Question

How RNAseq PCR amplication results in duplicates

1

Entering edit mode

3.2 years ago

lsy9 ▴ 20

I've just started studying RNAseq and I'm confused about how PCR amplication bias leads to duplicates.

I first thought that

A cDNA is PCR amplified to form a cluster and each cluster results in one read.
It is possible to PCR amplify the cDNA before forming the cluster if the initial amount is too small, but as it results in bias it is not recommended and is not a routine procedure.
So duplicate reads are from the cluster formation step. If a cDNA is amplified too much, the cluster can get too big and is identified as two clusters, resulting in duplicate read.

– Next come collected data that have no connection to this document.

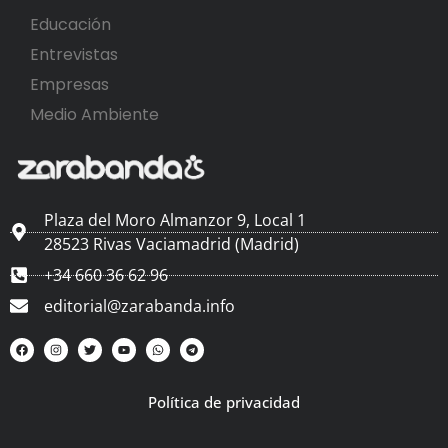
Educación
Entrevistas
Empresas
Medio Ambiente
Plaza del Moro Almanzor 9, Local 1
28523 Rivas Vaciamadrid (Madrid)
+34 660 36 62 96
editorial@zarabanda.info
Política de privacidad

But I searched more and found that it is called optical duplicates and is different from PCR duplicates. I also read somewhere that PCR duplicates are from PCR amplication step before the cluster formation.

My question is,

Is PCR amplication before cluster formation a routine procedure in RNAseq? How about in single cell RNAseq?
If all cDNA is amplified before cluster formation, than shouldn't all reads have duplicates? (Because each amplified cDNA -with indentical sequence- will form a seperate cluster and counted as one read?)

RNA-Seq sequencing • 1.2k views

ADD COMMENT • link updated 3.2 years ago by rpolicastro 13k • written 3.2 years ago by lsy9 ▴ 20

score 3 · Answer 1 · 2021-01-26

PCR amplification is common in both RNA-seq and scRNA-seq. The prevalence of duplicates in your sequenced library will be a function of library complexity (quantity of unique cDNAs before amplification) and sequencing depth. In general, the more complex the library, the deeper the library can be sequenced before you hit a wall of diminishing returns. This is because after a certain number of reads, you've sequenced most of the unique fragments in the library, and are now just sequencing PCR duplicates of those unique fragments.

RNA-seq libraries are generally complex enough that the number of sequenced PCR duplicates is negligible for analysis. scRNA-seq libraries tend to have low complexity and many PCR duplicates as a consequence, so reads are tagged with a random sequence called a unique molecular identifier (UMI) before PCR. This allows duplicate detection after sequencing since you would not really expect identical UMIs to appear in the same position/gene.